North Korean hackers attempt to apply for CEX daily, forging a large number of resumes.

On August 13, CEX Chief Security Officer Jimmy Su stated that the exchange receives a large number of fake resumes every day, and he is sure these resumes are written by potential North Korean attackers. In his view, state-level attackers from North Korea represent the biggest threat faced by companies in the current encryption industry. Su explained that North Korean attackers have been a problem during CEX's eight years of operation, but recently their methods of attack have upgraded in the field of encryption. "Currently, the biggest threat to the encryption industry comes from state-level attackers, especially North Korea's Lazarus Group," Su added, "In the past two to three years, they have focused on the encryption field and have achieved considerable success in their actions." He also mentioned that "almost all major North Korean hacker incidents involve the assistance of a disguised employee in carrying out the attack." State-level attackers from North Korea have two common methods of attack: implanting malicious code in public NPM libraries and sending fake job invitations to encryption practitioners.
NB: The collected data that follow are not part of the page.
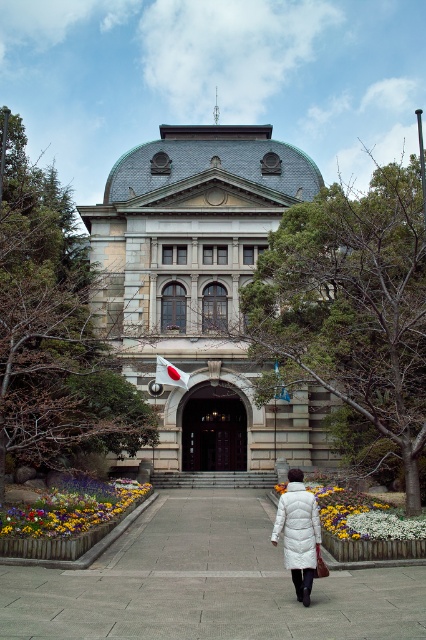 Is brown wooden door at center below floral carpet at center?

Actually, brown wooden door at center is above floral carpet at center.

Which of these two, brown wooden door at center or floral carpet at center, stands taller?

brown wooden door at center

Does point (190, 400) lie behind point (351, 534)?

Yes, point (190, 400) is behind point (351, 534).

This screenshot has height=640, width=426. In order to click on brown wooden door at center in this screenshot , I will do `click(213, 429)`.

Which of these two, brown wooden door at center or white down coat at center, stands shorter?

Standing shorter between the two is white down coat at center.

Is brown wooden door at center behind white down coat at center?

Yes.

What do you see at coordinates (213, 429) in the screenshot?
I see `brown wooden door at center` at bounding box center [213, 429].

Find the location of `brown wooden door at center`. brown wooden door at center is located at coordinates (213, 429).

The height and width of the screenshot is (640, 426). Describe the element at coordinates (206, 582) in the screenshot. I see `gray concrete pavement at center` at that location.

Who is taller, gray concrete pavement at center or brown wooden door at center?

brown wooden door at center

Locate an element on the screen. Image resolution: width=426 pixels, height=640 pixels. gray concrete pavement at center is located at coordinates (206, 582). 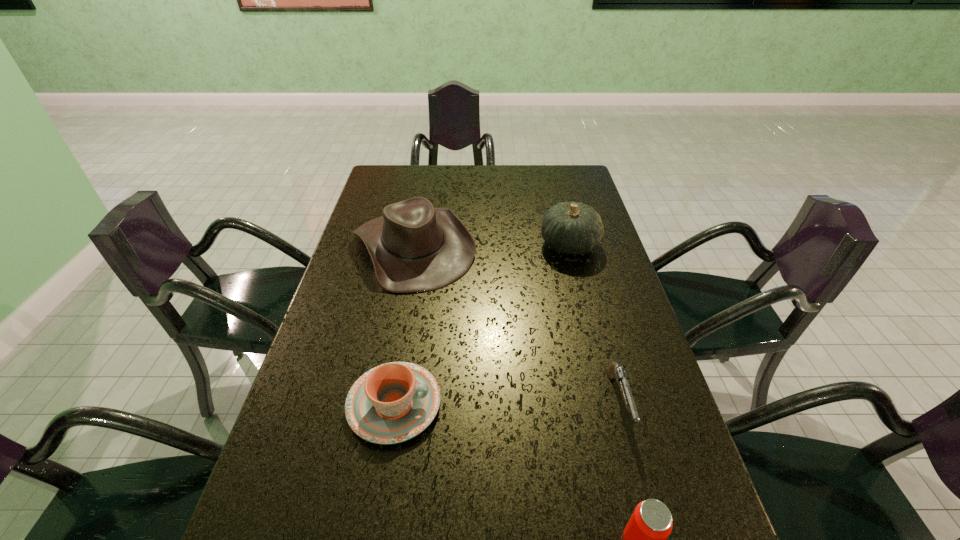 At what (x,y) coordinates should I click in order to perform the action: click on the third closest object to the chinaware. Please return your answer as a coordinate pair (x, y). The image size is (960, 540). Looking at the image, I should click on (614, 371).

Select which object appears as the third closest to the gourd. Please provide its 2D coordinates. Your answer should be formatted as a tuple, i.e. [(x, y)], where the tuple contains the x and y coordinates of a point satisfying the conditions above.

[(394, 402)] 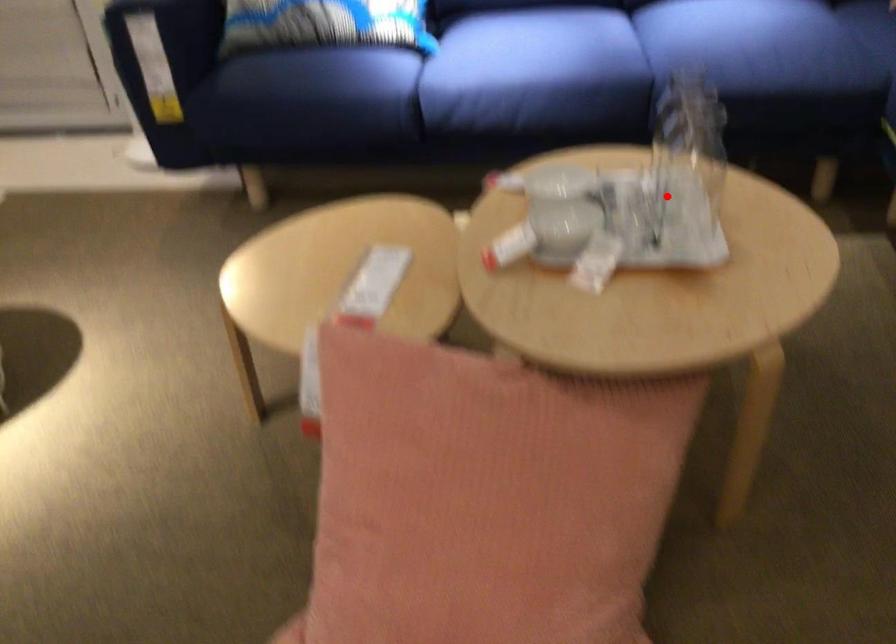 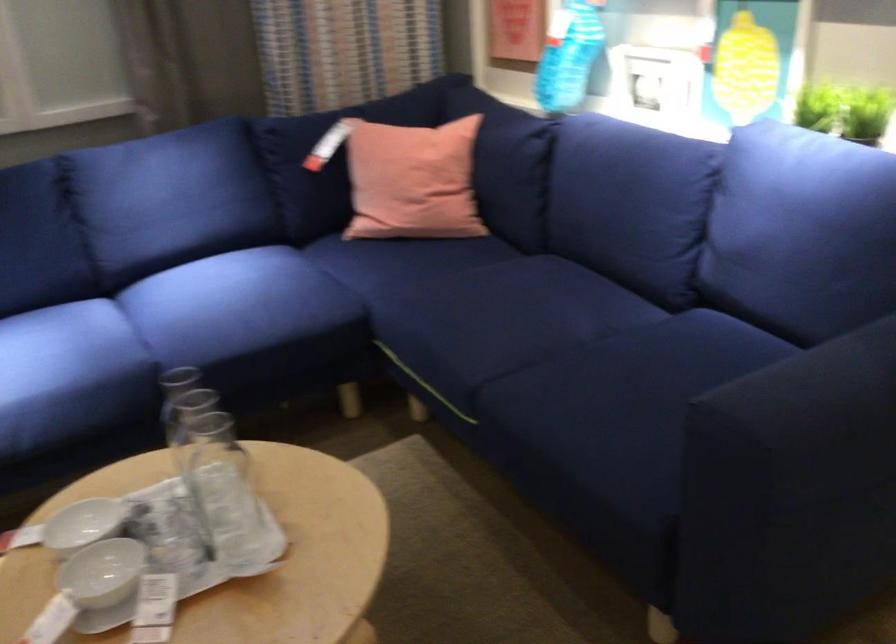 Locate, in the second image, the point that corresponds to the highlighted location in the first image.

(222, 491) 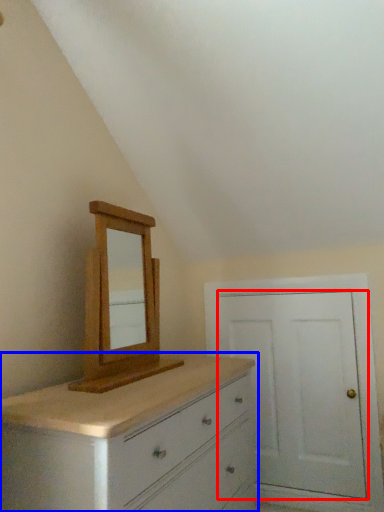 Question: Which point is further to the camera, door (highlighted by a red box) or chest of drawers (highlighted by a blue box)?

Choices:
 (A) door
 (B) chest of drawers

Answer: (A) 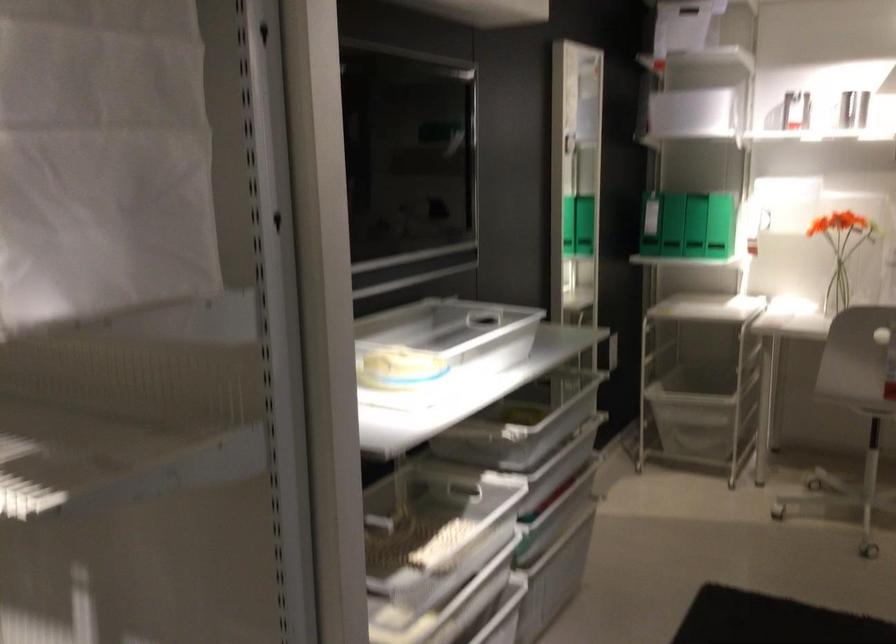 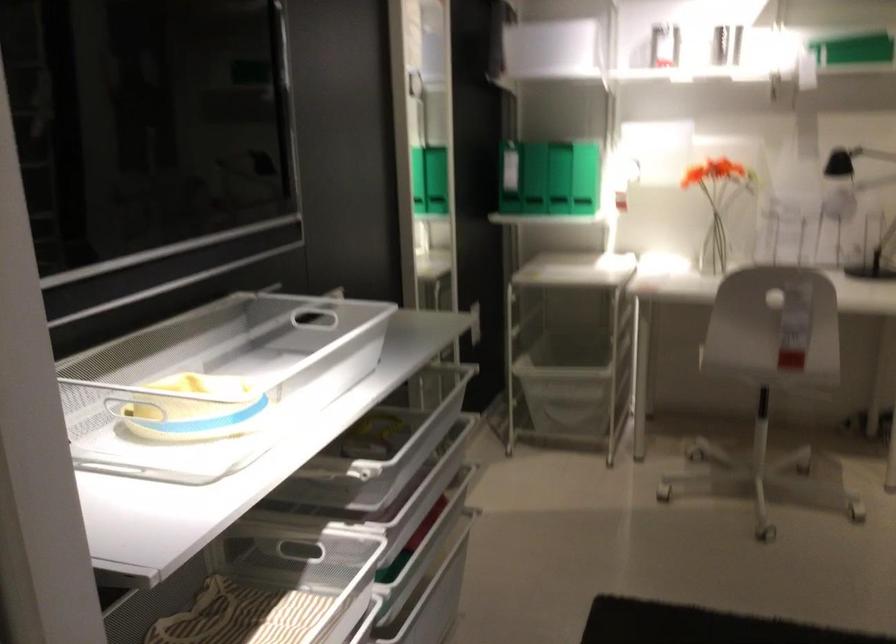 Question: Based on the continuous images, in which direction is the camera rotating? Reply with the corresponding letter.

Choices:
 (A) Left
 (B) Right
 (C) Up
 (D) Down

Answer: (B) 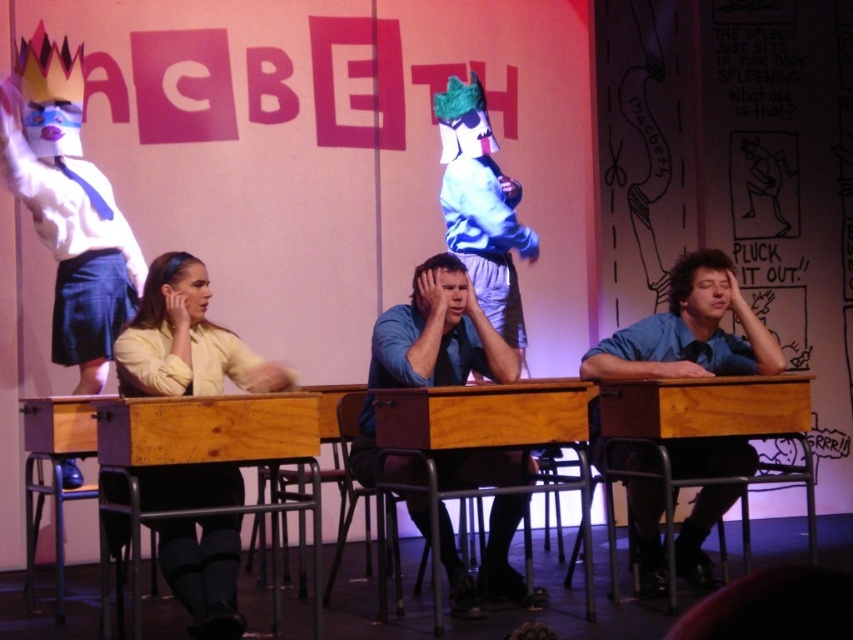 Locate an element on the screen. blue shirt at right is located at coordinates (689, 332).

Does point (688, 340) come farther from viewer compared to point (436, 385)?

Yes, point (688, 340) is behind point (436, 385).

Locate an element on the screen. blue shirt at right is located at coordinates (689, 332).

Locate an element on the screen. The image size is (853, 640). blue shirt at right is located at coordinates (689, 332).

Consider the image. Between yellow shirt at center and blue shirt at right, which one has less height?

With less height is yellow shirt at center.

Is point (194, 579) positioned before point (764, 364)?

That is True.

Between point (196, 632) and point (640, 540), which one is positioned behind?

Positioned behind is point (640, 540).

In order to click on yellow shirt at center in this screenshot , I will do `click(184, 340)`.

Between point (189, 282) and point (389, 332), which one is positioned behind?

The point (389, 332) is more distant.

Is yellow shirt at center wider than blue shirt at center?

In fact, yellow shirt at center might be narrower than blue shirt at center.

Does point (157, 381) come behind point (471, 321)?

That is False.

You are a GUI agent. You are given a task and a screenshot of the screen. Output one action in this format:
    pyautogui.click(x=<x>, y=<y>)
    Task: Click on the yellow shirt at center
    This screenshot has width=853, height=640.
    Given the screenshot: What is the action you would take?
    pyautogui.click(x=184, y=340) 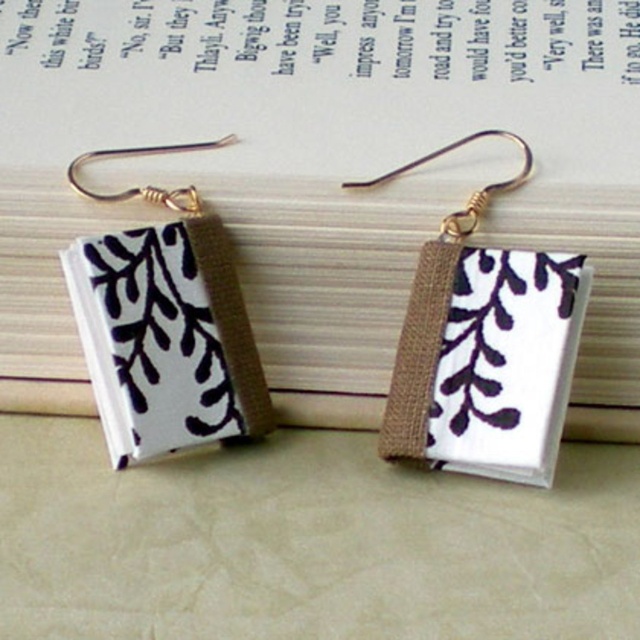 You are a jeweler who needs to place the earrings on a display stand. The stand has a height limit of 4 feet. Can you place the earrings on the white fabric book at center without exceeding the stand height limit?

The distance between the earrings and the white fabric book at center is 4.15 feet. Since the stand has a height limit of 4 feet, placing the earrings on the white fabric book at center would exceed the height limit by 0.15 feet.

You are organizing a display and need to place two white fabric books. The scene shows a white fabric book at center and a white fabric book at left. Which book is positioned to the right of the other?

The white fabric book at center is positioned to the right of the white fabric book at left. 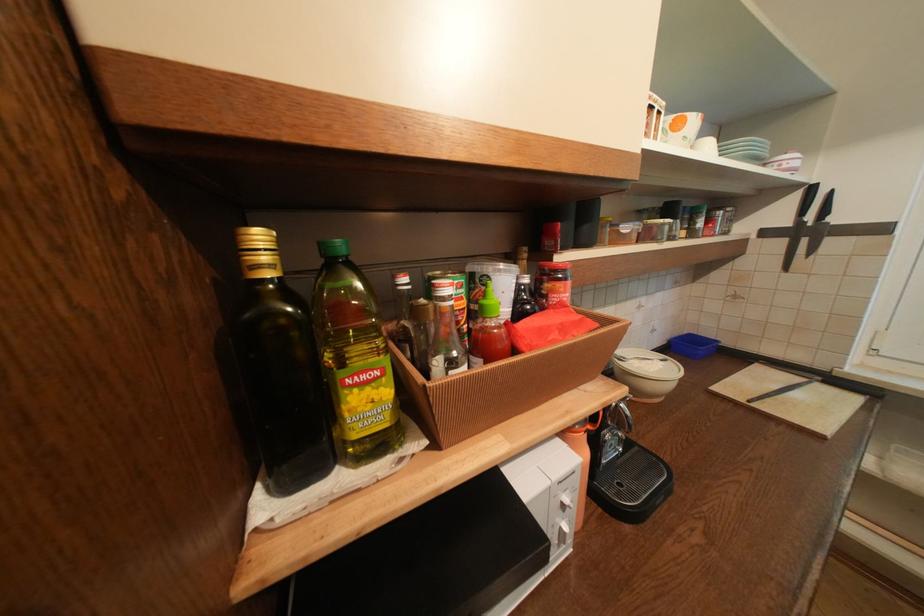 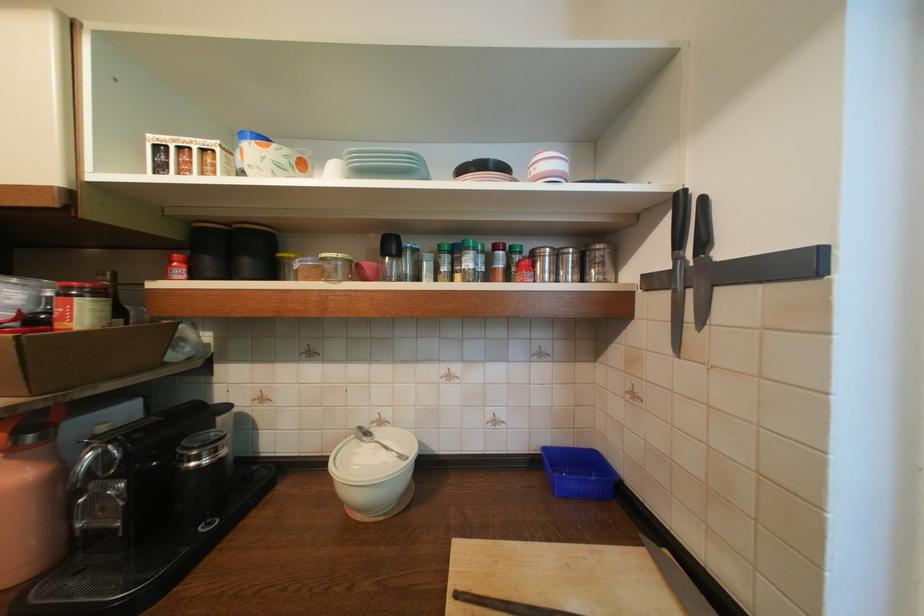 Find the pixel in the second image that matches the point at 568,276 in the first image.

(82, 294) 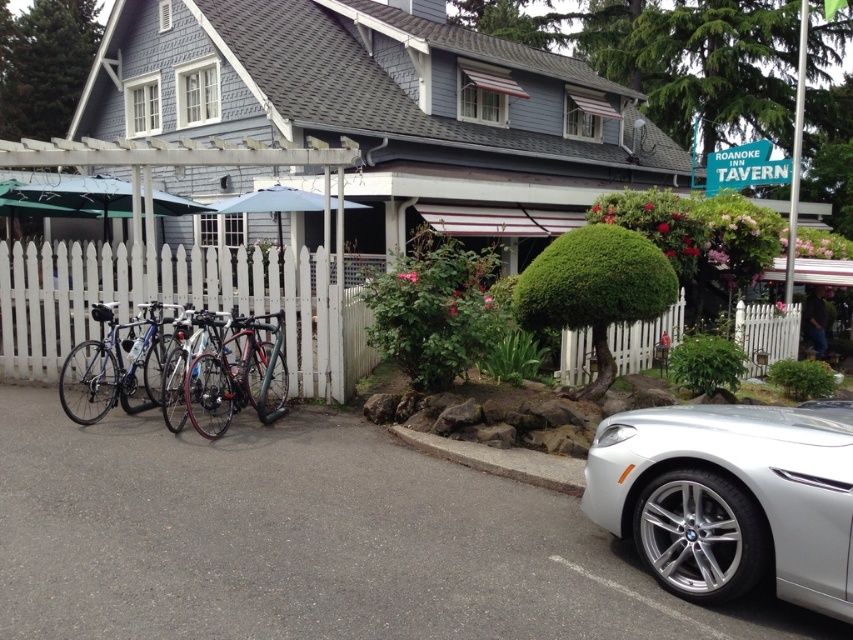 Can you confirm if white picket fence at left is shorter than shiny silver bicycle at center?

Yes, white picket fence at left is shorter than shiny silver bicycle at center.

Measure the distance from white picket fence at left to shiny silver bicycle at center.

The distance of white picket fence at left from shiny silver bicycle at center is 7.95 feet.

Measure the distance between white picket fence at left and camera.

A distance of 9.41 meters exists between white picket fence at left and camera.

Where is `white picket fence at left`? The image size is (853, 640). white picket fence at left is located at coordinates (183, 301).

Can you confirm if silver metallic car at lower right is thinner than white picket fence at left?

In fact, silver metallic car at lower right might be wider than white picket fence at left.

Who is more distant from viewer, [701,483] or [57,324]?

Point [57,324]

At what (x,y) coordinates should I click in order to perform the action: click on silver metallic car at lower right. Please return your answer as a coordinate pair (x, y). Looking at the image, I should click on (730, 499).

Does point (265, 376) come behind point (200, 326)?

Yes, point (265, 376) is behind point (200, 326).

Is shiny black bicycle at center wider than shiny silver bicycle at center?

Correct, the width of shiny black bicycle at center exceeds that of shiny silver bicycle at center.

The height and width of the screenshot is (640, 853). What do you see at coordinates (236, 372) in the screenshot?
I see `shiny black bicycle at center` at bounding box center [236, 372].

Identify the location of shiny black bicycle at center. The image size is (853, 640). (236, 372). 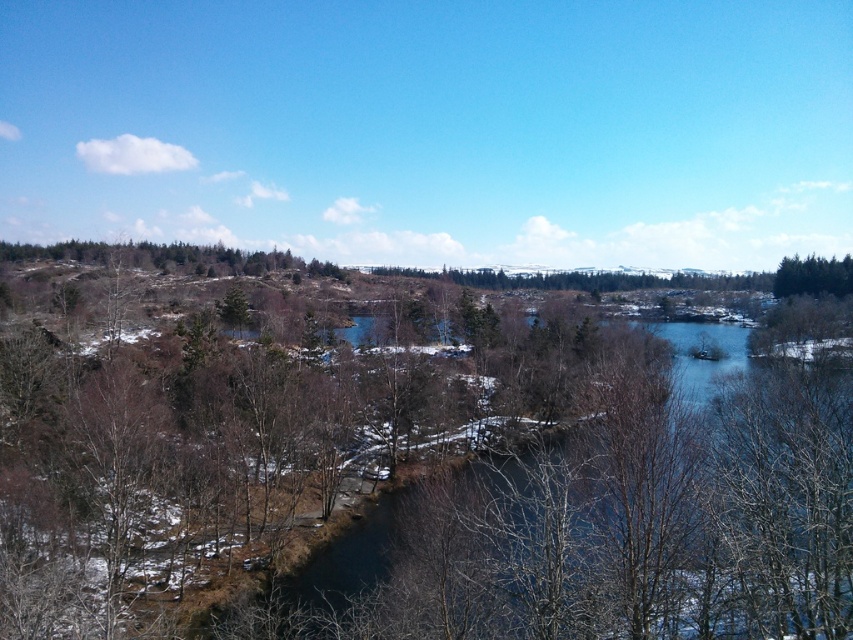 Based on the photo, can you confirm if brown leafless tree at center is positioned below green leafy trees at upper right?

Correct, brown leafless tree at center is located below green leafy trees at upper right.

Is brown leafless tree at center shorter than green leafy trees at upper right?

In fact, brown leafless tree at center may be taller than green leafy trees at upper right.

What do you see at coordinates (426, 483) in the screenshot? The height and width of the screenshot is (640, 853). I see `brown leafless tree at center` at bounding box center [426, 483].

Find the location of a particular element. Image resolution: width=853 pixels, height=640 pixels. brown leafless tree at center is located at coordinates point(426,483). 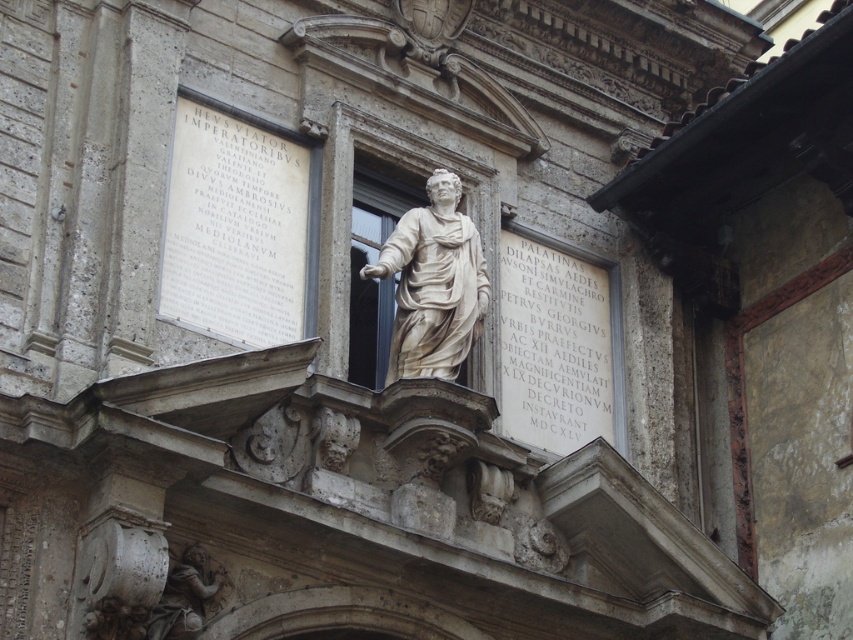 Question: Does white stone plaque at upper left appear on the right side of white stone plaque at center?

Choices:
 (A) no
 (B) yes

Answer: (A)

Question: Estimate the real-world distances between objects in this image. Which object is farther from the white stone plaque at upper left?

Choices:
 (A) white marble cherub at lower left
 (B) light beige marble statue at center
 (C) white stone plaque at center

Answer: (A)

Question: Among these objects, which one is farthest from the camera?

Choices:
 (A) white marble cherub at lower left
 (B) white stone plaque at upper left
 (C) white stone plaque at center
 (D) light beige marble statue at center

Answer: (B)

Question: Which point is farther from the camera taking this photo?

Choices:
 (A) (190, 595)
 (B) (216, 285)
 (C) (421, 348)

Answer: (C)

Question: Can you confirm if white stone plaque at upper left is positioned to the left of light beige marble statue at center?

Choices:
 (A) no
 (B) yes

Answer: (B)

Question: Considering the relative positions of light beige marble statue at center and white marble cherub at lower left in the image provided, where is light beige marble statue at center located with respect to white marble cherub at lower left?

Choices:
 (A) right
 (B) left

Answer: (A)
NPM (Node Package Manager) libraries or packages are collections of reusable code commonly used by developers. Malicious attackers can copy these packages and insert a tiny line of malicious code, which may lead to serious consequences while maintaining the original functionality. Even if the malicious code is discovered only once, it can gradually penetrate the system as developers build new features on top of it. To guard against such risks, CEX must carefully review every line of code. Major encryption exchange platforms share security intelligence in Telegram and Signal groups to mark libraries that have been implanted with malicious code and new emerging attack methods from North Korea.